Task description »
Wherever the listing has a line with the string "click", copy that line out.

Data for this exercise »
»»

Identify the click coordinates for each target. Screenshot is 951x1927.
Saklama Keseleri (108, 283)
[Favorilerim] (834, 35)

««
»»

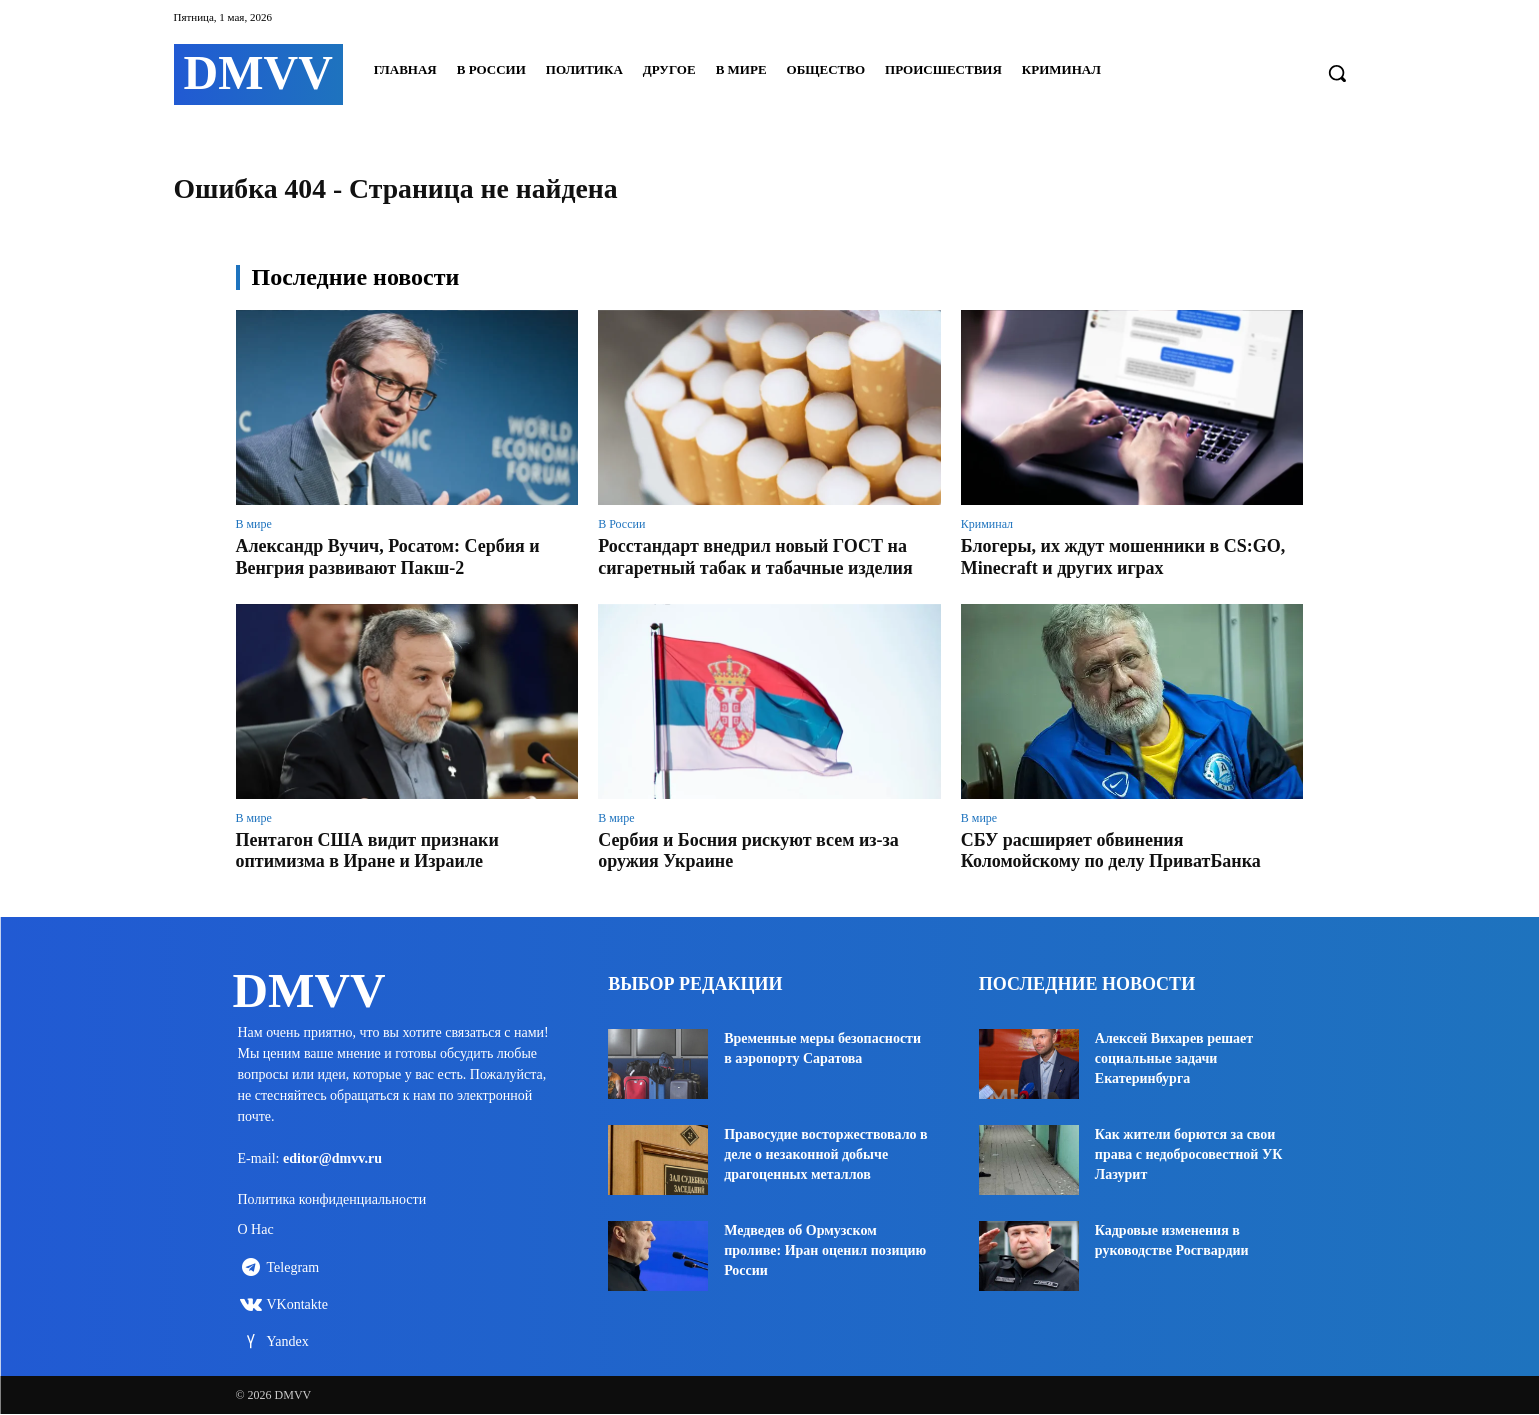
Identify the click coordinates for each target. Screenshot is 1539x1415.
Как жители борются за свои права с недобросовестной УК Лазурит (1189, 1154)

««
»»

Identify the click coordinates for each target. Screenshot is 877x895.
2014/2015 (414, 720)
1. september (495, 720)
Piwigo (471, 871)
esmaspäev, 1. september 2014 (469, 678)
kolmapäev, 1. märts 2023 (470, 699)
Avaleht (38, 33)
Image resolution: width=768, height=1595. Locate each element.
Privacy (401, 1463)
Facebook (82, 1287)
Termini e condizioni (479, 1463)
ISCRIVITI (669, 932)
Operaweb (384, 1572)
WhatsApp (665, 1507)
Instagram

««

Solution for this task »
Identify the click coordinates for each target. Screenshot is 951x1927.
Identify the click coordinates for each target. Screenshot is 1539x1415.
Identify the click coordinates for each target. Screenshot is 877x895.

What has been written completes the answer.